** Record extracts follows **

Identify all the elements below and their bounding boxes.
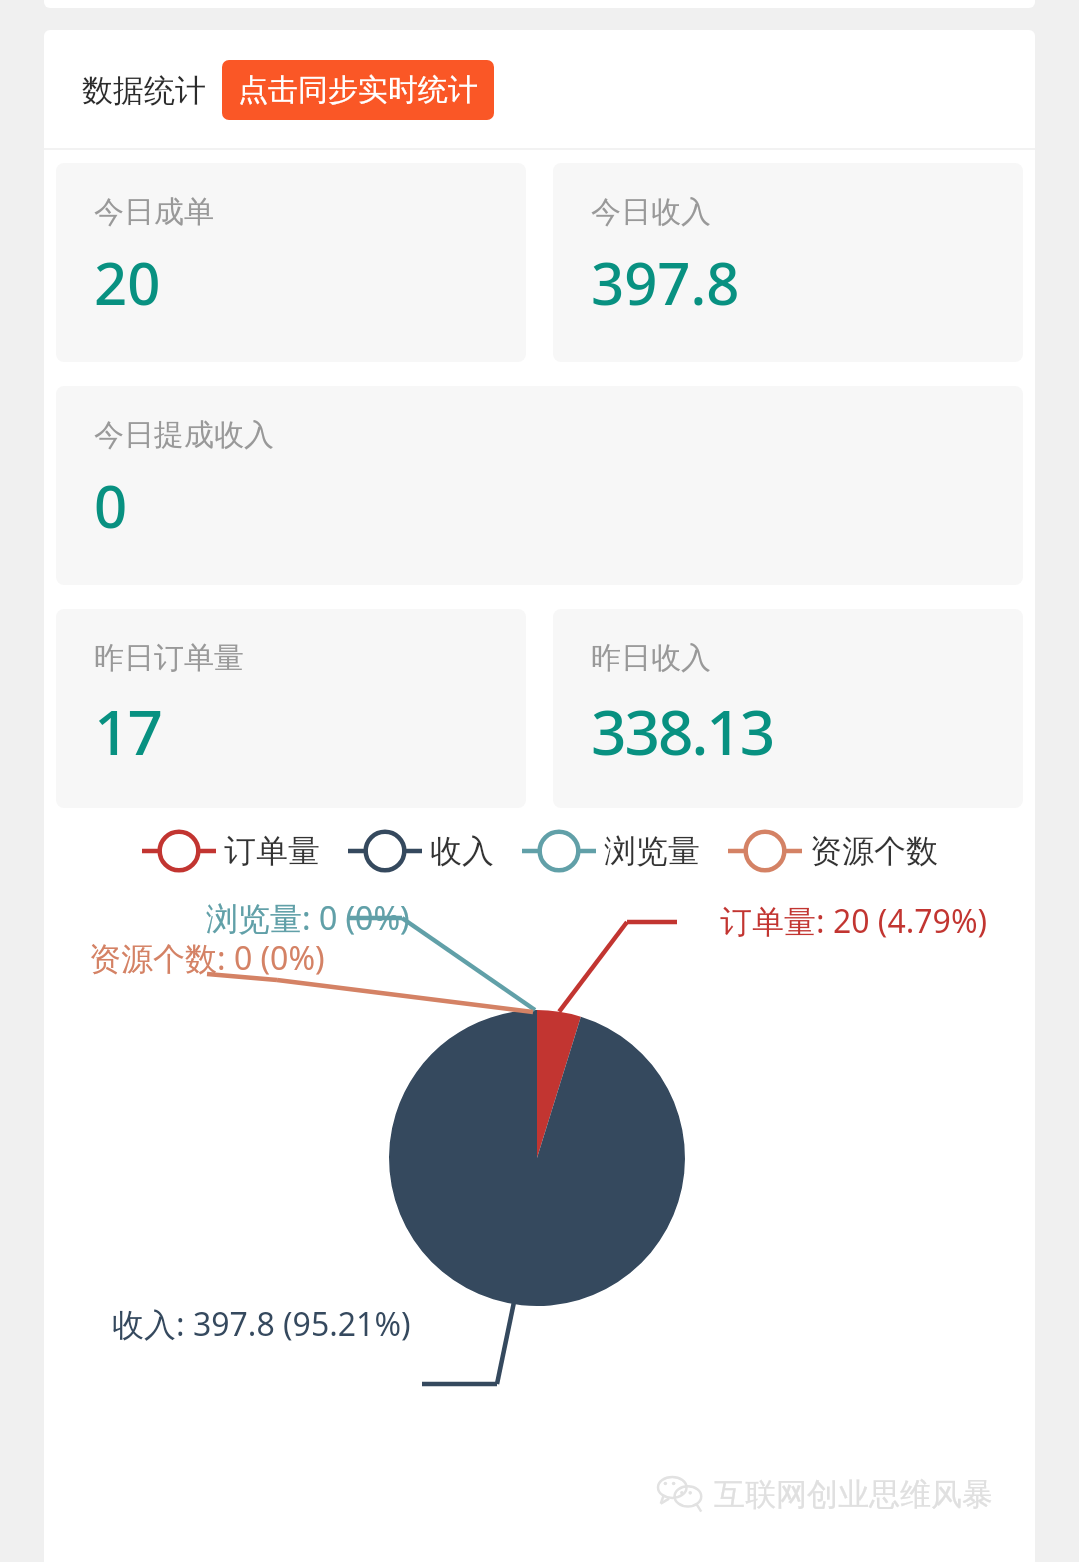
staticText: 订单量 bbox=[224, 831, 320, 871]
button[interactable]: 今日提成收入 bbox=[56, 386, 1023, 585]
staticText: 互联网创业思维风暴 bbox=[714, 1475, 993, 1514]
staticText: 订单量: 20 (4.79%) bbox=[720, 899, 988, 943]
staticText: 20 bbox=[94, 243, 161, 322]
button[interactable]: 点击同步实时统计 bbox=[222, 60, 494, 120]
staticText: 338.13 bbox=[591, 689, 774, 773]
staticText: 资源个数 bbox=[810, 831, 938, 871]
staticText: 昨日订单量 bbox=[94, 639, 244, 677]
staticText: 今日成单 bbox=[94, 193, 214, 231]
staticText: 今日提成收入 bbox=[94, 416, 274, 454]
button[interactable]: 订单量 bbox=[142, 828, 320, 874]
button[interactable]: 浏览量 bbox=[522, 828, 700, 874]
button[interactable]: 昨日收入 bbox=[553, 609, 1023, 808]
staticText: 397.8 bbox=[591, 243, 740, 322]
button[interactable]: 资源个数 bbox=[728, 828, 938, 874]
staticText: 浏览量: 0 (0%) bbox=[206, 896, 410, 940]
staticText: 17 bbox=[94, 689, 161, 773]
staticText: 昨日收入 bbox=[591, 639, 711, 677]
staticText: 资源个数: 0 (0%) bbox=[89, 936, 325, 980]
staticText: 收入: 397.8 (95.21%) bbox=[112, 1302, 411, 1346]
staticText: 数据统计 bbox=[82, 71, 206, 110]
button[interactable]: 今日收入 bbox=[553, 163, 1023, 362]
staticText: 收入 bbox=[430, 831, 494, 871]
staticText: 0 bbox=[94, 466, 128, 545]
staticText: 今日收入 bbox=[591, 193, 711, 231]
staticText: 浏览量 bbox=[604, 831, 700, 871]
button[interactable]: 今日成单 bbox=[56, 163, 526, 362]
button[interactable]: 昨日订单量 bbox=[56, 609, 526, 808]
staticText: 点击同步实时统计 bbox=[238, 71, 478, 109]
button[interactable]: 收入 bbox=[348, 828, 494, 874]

** End of Record extracts **

Exercise instructions: Scan the records above, then copy out each line that mentions "今日收入".

Answer section:
button[interactable]: 今日收入 bbox=[553, 163, 1023, 362]
staticText: 今日收入 bbox=[591, 193, 711, 231]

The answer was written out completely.